The best approach for the United States at this point in Afghanistan, although unlikely, is to encourage Taliban moderation by exhibiting in deeds and words its acceptance of the outcome in Afghanistan. This could be expressed by a rapid grant of diplomatic recognition to the Taliban as the legitimate government of Afghanistan in all international arenas, followed by the provision of significant levels of humanitarian assistance. It is also important that the departures from Afghanistan should be handled in a non-provocative manner, stressing humanitarian responsibilities, and appreciating that many of those departing from Afghanistan partook of corruption and opportunism during the American presence, collaborating with a foreign intervention by a political actor with geopolitical motives and a Western secular orientation.

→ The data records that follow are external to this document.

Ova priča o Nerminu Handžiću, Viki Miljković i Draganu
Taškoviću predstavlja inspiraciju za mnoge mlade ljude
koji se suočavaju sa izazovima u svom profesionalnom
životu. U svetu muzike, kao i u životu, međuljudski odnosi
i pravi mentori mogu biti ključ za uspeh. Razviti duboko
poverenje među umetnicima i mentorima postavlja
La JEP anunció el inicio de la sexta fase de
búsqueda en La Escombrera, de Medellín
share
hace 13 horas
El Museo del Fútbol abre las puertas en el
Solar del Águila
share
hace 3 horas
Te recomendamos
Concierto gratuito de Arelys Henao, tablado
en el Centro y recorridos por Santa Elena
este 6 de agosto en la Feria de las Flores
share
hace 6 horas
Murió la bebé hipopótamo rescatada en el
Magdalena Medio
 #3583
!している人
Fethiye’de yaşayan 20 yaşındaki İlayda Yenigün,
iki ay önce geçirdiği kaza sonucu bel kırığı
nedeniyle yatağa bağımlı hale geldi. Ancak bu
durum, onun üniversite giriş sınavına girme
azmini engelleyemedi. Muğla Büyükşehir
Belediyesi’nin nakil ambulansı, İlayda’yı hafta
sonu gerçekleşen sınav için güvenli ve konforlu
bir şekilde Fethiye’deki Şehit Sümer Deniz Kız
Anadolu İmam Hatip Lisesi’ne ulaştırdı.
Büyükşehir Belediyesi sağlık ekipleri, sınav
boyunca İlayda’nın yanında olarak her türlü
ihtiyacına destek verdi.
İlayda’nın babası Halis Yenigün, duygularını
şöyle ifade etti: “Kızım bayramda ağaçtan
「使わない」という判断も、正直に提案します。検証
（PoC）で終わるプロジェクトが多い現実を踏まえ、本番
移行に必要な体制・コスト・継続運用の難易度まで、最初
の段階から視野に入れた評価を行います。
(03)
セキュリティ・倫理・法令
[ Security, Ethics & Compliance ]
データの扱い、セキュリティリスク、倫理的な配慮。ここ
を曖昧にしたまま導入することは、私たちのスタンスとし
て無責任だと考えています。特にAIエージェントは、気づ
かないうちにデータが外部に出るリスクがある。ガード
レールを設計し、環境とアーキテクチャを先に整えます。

In the wider context of international relations, I would hope that the failures of the US approach to Iran ever since at least 1979 would finally lead the political class in Washington to switch its strategic engagement with the non-West from confrontation to accommodation. It is never too late for this to happen. I wish I could conclude these responses by expressing the belief that this altered course of behavior will actually happen in the near future. I am not presently hopeful.